Exercise-induced BCL2-regulated autophagy is required for muscle glucose homeostasis

Exercise has beneficial effects on human health, including protection against metabolic disorders such as diabetes(1). However, the cellular mechanisms underlying these effects are incompletely understood. The lysosomal degradation pathway, autophagy, is an intracellular recycling system that functions during basal conditions in organelle and protein quality control(2). During stress, increased levels of autophagy permit cells to adapt to changing nutritional and energy demands through protein catabolism(3). Moreover, in animal models, autophagy protects against diseases such as cancer, neurodegenerative disorders, infections, inflammatory diseases, ageing and insulin resistance(4-6). Here we show that acute exercise induces autophagy in skeletal and cardiac muscle of fed mice.
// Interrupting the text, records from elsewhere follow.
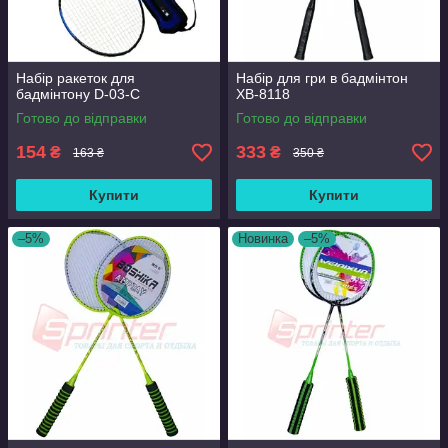
Набір ракеток для
Набір для гри в бадмінтон
бадмінтону D-03-С
XB-8118
Готово до відправки
Готово до відправки
154
333
₴
₴
163 ₴
350 ₴
Купити
Купити
–5%
Новинка
–5%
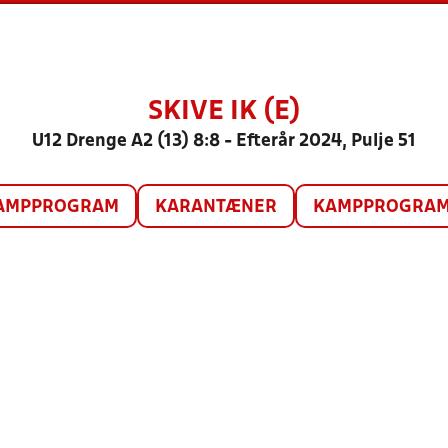
SKIVE IK (E)
U12 Drenge A2 (13) 8:8 - Efterår 2024, Pulje 51
AMPPROGRAM
KARANTÆNER
KAMPPROGRAM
To investigate the role of exercise-mediated autophagy in vivo, we generated mutant mice that show normal levels of basal autophagy but are deficient in stimulus (exercise- or starvation)-induced autophagy. These mice (termed BCL2 AAA mice) contain knock-in mutations in BCL2 phosphorylation sites (Thr69Ala, Ser70Ala and Ser84Ala) that prevent stimulus-induced disruption of the BCL2-beclin-1 complex and autophagy activation. BCL2 AAA mice show decreased endurance and altered glucose metabolism during acute exercise, as well as impaired chronic exercise-mediated protection against high-fat-diet-induced glucose intolerance. Thus, exercise induces autophagy, BCL2 is a crucial regulator of exercise- (and starvation)-induced autophagy in vivo, and autophagy induction may contribute to the beneficial metabolic effects of exercise.